Ik zet mijn ontbijt spullen weg, doe in de gang mijn schoenen en jas aan en brul naar boven dat ik ga. Dan knal ik de deur in het slot en pak mijn oude, trouwe en gammele fiets uit de garage en ga op weg.
*#*
Een kleine tien minuten later loop ik de hal van het ziekenhuis binnen en kijk vrolijk om me heen. Al zo vroeg in de ochtend zijn er al mensen die op het bezoekuur wachten. Of ze zitten in het restaurant rustig een kopje koffie te drinken voordat ze aan het werk gaan.

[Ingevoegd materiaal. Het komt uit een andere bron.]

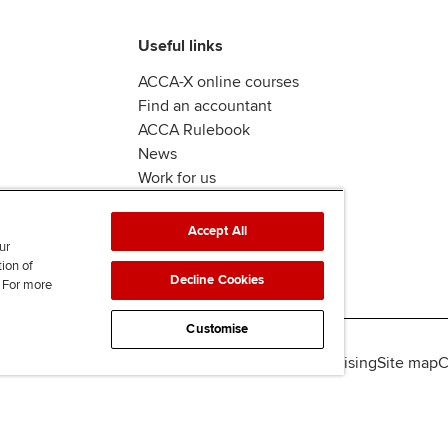
Useful links
ACCA-X online courses
Find an accountant
ACCA Rulebook
News
Work for us
Accept All
ur
tion of
Decline Cookies
. For more
Customise
lity
Legal policies
Data protection & cookies
Advertising
Site map
C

Met mijn rugzak over een schouder geslingerd loop ik richting de lift en druk daar aangekomen op het knopje van verdieping twee. Wat zenuwachtig trommel met een paar vingers op mijn been en wacht ongeduldig tot de lift op de gewenste verdieping is aangekomen.
Als ik de lift uitloop, realiseer ik me dat het alweer donderdag is. En dat betekent dat ik morgen alweer afscheid moet nemen. Van het personeel, de patiënten en van een persoon die heel veel voor me is gaan betekenen.
Tim.
Man, wat ga ik dat mannetje missen als ik hier weg ben. In deze twee weken heb ik al best veel met hem beleefd en eerlijk gezegd zou ik dat nog best meer met hem willen doen.

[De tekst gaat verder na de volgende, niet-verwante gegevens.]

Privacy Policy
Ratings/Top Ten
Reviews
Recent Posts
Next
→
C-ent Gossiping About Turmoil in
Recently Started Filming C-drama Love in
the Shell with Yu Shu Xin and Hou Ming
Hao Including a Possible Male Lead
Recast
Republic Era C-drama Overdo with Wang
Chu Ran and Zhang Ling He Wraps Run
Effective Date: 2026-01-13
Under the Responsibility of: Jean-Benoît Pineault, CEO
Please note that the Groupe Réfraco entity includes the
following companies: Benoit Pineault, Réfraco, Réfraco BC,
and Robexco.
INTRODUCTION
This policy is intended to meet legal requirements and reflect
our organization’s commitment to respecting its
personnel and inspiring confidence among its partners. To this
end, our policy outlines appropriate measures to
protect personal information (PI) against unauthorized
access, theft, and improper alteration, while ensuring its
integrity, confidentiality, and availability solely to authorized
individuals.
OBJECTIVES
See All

Bij de gedachten aan hem, vliegen de vlinders door m'n buik. De eerste keer toen ik hem zag was ik meteen op slag verliefd.
En dinsdag heb ik bekend dat ik homo ben. Ik ben er toch wel een beetje bang voor dat hij nu niks meer met me te maken wil hebben. Maar misschien is hij het wel vergeten. Bij Tim weet je het nooit.
Ik loop met een blije glimlach de afdeling op en begroet zuster Mika, die net Lars' kamer uitkomt. 'Hoi Luke! Je kan gelijk doorlopen naar Tim. Die voelt zich niet zo lekker vandaag, dus misschien kan jij hem wat opvrolijken.' Ze kijkt me vragend aan en ik knik. 'Ik zal mijn best doen,' glimlach ik en ga snel op weg naar zijn kamer.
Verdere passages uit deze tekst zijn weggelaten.